Auf der Suche nach dem verlorenen Schnee. Erzählungen und Essays
Die Himmel
Und die Sonne lacht. Nicht die wahre Sonne, die auf Prospekte und Logos gedruckte Comic-Sonne, diese mit ein paar gelben Strichen gezeichnete Sonne, die das Blaue vom Himmel herunterverspricht. Himmel der Surselva, immer blau, während der Himmel der anderen Landsleute, die wir instinktiv nicht allzu sehr lieben («Wer mit den Fremden ein Geschäft machen will, darf sie auch nicht besonders mögen.» Dürrenmatt), im Unterland in Nebel eingehüllt ist. Übrigens bestätigt auch das «Ferien- und Freizeitbuch Disentis-Sedrun Cadi»: «Nebel ist hier praktisch nie zu erdulden.»
Wie ist unser aktueller Himmel noch? Kreuz und quer eingeritzt von Flugzeugen, die mit der family in die Bahamas fliegen, weil die anderen das auch tun.
Wie wünschen wir uns unseren aktuellen Himmel noch? Manchmal grau-weiss voller Schneeflöckchen, die leicht mit dem Wind tänzeln. Lieber aber voller schwerer Schneeflocken, die ohne Unterlass fallen und Pisten und Dächer bedecken. Manchmal aber, wenn wir aufstehen mögen, ein rot vergoldeter Himmel, silbern und weiss ich noch was, wenn die Sonne aufgeht: feuriger Himmel zwar, aber nicht ohne etwas Diskretes, das daraus einen Akt macht. Einen religiösen Akt, pompös, meditativ, oder nach dem Geschmack eines jeden Bauches, wie er sich das zu fühlen vorstellt.
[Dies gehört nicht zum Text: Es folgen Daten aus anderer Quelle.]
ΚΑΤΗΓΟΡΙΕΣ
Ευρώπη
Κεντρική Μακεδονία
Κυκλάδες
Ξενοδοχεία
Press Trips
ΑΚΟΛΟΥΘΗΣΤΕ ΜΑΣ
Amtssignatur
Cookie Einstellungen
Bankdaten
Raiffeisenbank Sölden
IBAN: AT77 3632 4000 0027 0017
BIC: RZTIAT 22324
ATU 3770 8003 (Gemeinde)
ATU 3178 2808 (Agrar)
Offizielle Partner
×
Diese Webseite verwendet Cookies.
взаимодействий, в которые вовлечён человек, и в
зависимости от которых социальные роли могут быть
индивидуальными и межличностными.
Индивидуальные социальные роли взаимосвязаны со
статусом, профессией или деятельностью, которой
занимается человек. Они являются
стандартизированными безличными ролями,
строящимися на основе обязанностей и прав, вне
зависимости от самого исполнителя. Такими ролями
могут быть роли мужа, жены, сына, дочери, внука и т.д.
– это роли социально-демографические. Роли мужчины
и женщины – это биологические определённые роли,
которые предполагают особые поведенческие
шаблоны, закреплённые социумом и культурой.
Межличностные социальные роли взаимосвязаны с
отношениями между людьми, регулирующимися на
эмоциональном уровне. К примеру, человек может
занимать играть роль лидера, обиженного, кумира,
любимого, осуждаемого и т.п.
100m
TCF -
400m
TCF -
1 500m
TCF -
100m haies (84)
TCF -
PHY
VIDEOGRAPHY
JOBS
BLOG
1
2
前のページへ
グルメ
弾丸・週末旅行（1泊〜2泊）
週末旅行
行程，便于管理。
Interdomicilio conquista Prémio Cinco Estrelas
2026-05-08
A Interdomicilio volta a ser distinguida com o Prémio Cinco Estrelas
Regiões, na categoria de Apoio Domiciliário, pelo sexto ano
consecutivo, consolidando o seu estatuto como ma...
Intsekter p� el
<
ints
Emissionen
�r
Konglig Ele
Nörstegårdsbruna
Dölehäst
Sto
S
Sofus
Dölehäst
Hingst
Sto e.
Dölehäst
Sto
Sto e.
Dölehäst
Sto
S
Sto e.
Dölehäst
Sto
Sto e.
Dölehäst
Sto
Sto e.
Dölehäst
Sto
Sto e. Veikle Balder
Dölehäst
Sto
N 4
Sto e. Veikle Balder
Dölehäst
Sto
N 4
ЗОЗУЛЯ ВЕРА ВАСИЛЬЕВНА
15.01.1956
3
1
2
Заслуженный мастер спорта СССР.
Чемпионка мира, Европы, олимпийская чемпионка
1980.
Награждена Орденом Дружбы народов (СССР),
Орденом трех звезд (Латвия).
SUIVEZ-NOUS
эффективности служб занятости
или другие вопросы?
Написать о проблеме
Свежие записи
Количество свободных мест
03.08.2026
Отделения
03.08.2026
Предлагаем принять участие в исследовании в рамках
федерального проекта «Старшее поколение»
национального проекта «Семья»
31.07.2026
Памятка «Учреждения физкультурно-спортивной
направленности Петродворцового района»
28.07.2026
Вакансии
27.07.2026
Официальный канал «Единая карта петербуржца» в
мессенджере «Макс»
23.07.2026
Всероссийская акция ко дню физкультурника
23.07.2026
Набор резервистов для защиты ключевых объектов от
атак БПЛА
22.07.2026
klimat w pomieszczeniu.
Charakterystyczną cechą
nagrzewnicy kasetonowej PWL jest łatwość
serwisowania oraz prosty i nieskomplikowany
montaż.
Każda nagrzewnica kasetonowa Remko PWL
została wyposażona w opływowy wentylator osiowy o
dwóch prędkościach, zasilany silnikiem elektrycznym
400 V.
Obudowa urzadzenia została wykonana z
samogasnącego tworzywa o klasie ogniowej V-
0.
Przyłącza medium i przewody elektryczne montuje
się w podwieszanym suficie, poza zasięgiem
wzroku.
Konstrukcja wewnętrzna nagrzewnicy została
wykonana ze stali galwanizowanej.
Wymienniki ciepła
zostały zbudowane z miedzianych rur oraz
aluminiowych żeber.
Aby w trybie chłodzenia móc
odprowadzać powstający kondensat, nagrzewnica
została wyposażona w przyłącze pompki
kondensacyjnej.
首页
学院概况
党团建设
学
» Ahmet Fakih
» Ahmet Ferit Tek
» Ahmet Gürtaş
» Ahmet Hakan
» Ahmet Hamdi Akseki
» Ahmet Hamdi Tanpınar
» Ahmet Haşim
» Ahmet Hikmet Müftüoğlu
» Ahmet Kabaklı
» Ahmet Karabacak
Und was ist über dem Himmel der Surselva, über den Flocken, über den Wolken, über den Flugzeugen, über dem Blau, über der Morgenröte? Dort ist immer noch dieser Himmel, der früher voll von Heiligen war, Herrgöttern und Müttergottes, Avemarias und Vaterunser, mit goldenen Strahlen und glänzenden Heiligenscheinen, dort ist jetzt immer noch dieser himmlische Himmel, aber – leer.